Solidworks, Autodesk, and a few other Engineering CAD programs can export a 2D vector graphic in DXF format of the shape that we’d like to cut. From there, we still need to convert this illustration to the corresponding GCode. To accomplish that job, I opted for DXF-to-GCode, an open-source converter with a built in GUI. I could gush about this piece of software for hours. Originally intended for milling machines, it enables you to control the order of the cuts and exports a file that renders GCode with the corrected path to offset for the width of the tool. My “tool” (the laser focal point), is small, but accounting for its width is the difference between parts that fit snugly together and parts that dont slip together at all. Luckily, since it’s open-source, I was able to tweak it to get it to export the custom GCode that my interpretter demanded to drive the laser. Feel free to snag the tweaked version here.

GCode Interpreter: LinuxCNC

While there are plenty of 3D printer gcode interpreters, LinuxCNC is by far the most mature. With tunable backlash compensation, machine types, and a built-in gcode visualizer, it had all the standard features I’d expect to drive an X-Y table.

Furthermore, a few folks have actually enhanced the original software package with a custom addition that enables pulsing the laser as a function of position (sometime referred to PPI or PPMM control). PPI control pulses the laser as a function of position. What this means is that the laser cutter is actually “perforating” your material as it cuts.

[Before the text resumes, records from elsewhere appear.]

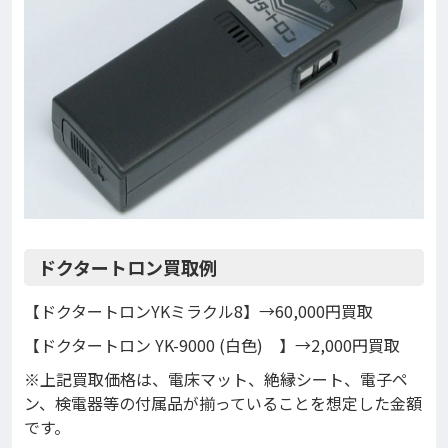
ドクタートロン買取例
【ドクタートロンYKミラクル8】→60,000円買取
【ドクタートロン YK-9000 (白色) 】→2,000円買取
※上記買取価格は、電床マット、絶縁シート、電子ペ
ン、検電器等の付属品が揃っていることを想定した金額
です。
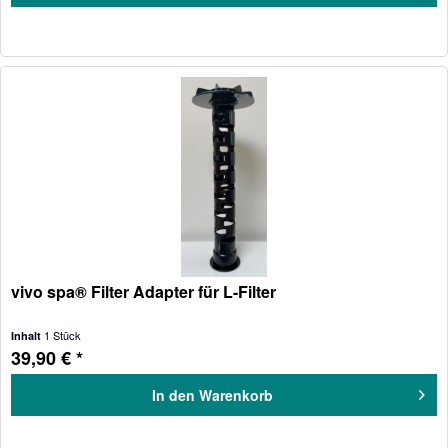
vivo spa® Filter Adapter für L-Filter
1 Stück
Inhalt
39,90 € *
In den
Warenkorb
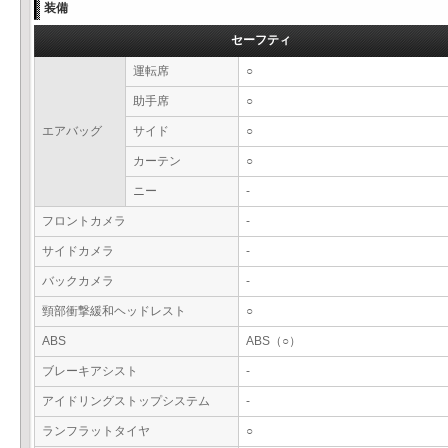
装備
セーフティ
運転席
○
助手席
○
エアバッグ
サイド
○
カーテン
○
ニー
-
フロントカメラ
-
サイドカメラ
-
バックカメラ
-
頸部衝撃緩和ヘッドレスト
○
ABS
ABS（○）
ブレーキアシスト
-
アイドリングストップシステム
-
ランフラットタイヤ
○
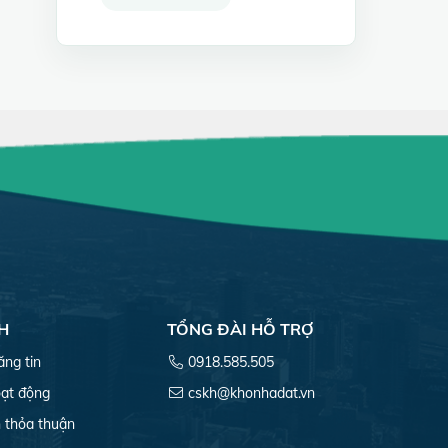
H
TỔNG ĐÀI HỖ TRỢ
ăng tin
0918.585.505
ạt động
cskh@khonhadat.vn
 thỏa thuận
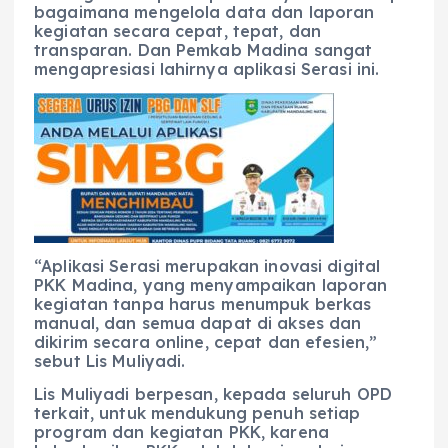
bagaimana mengelola data dan laporan
kegiatan secara cepat, tepat, dan
transparan. Dan Pemkab Madina sangat
mengapresiasi lahirnya aplikasi Serasi ini.
“Aplikasi Serasi merupakan inovasi digital
PKK Madina, yang menyampaikan laporan
kegiatan tanpa harus menumpuk berkas
manual, dan semua dapat di akses dan
dikirim secara online, cepat dan efesien,”
sebut Lis Muliyadi.
Lis Muliyadi berpesan, kepada seluruh OPD
terkait, untuk mendukung penuh setiap
program dan kegiatan PKK, karena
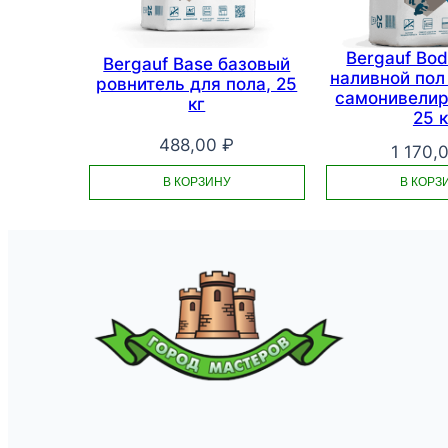
Bergauf Bode
Bergauf Base базовый
наливной по
ровнитель для пола, 25
самонивели
кг
25 к
488,00
₽
1 170,
В КОРЗИНУ
В КОРЗ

This scheme for cutting seems a bit bizarre, so why do it, you might ask? It turns out that CO2 lasers peak in their power output about 1-2 milliseconds after they’re powered on. This peak dies a few milliseconds afterwards down to a steady-state value that’s below the peak. By repeatedly powering on the laser, or “pulsing it,” we can continue to produce this peak, effectively maximizing the power output of the laser over time. The downside is that we need a slightly more intelligent controller to pulse the laser as a function of position, but, by the kindness of the folks behind the 2x_laser, we get this feature for free!

The downside to LinuxCNC? LinuxCNC is a real-time Linux Distribution, so I needed a completely separate (refurbished) computer to drive it, rather than just a simple controller and a usb connection to an existing computer.


The Takeaway

Back in college, I dreamed about cutting everything from composite costumes to modular robotics with my own laser cutter. Time flew. Reality settled in. Now, almost three years later, I set aside many nights over the last six months to make it happen. Three iterations later, I’m just about ready to sign off on this fellow. This project has been a beloved exercise in CAD, machining, and software, all in efforts to assemble a pipeline from CAD to cuts. Nessie is ready to make some beautiful pieces come to life–I’m really jazzed!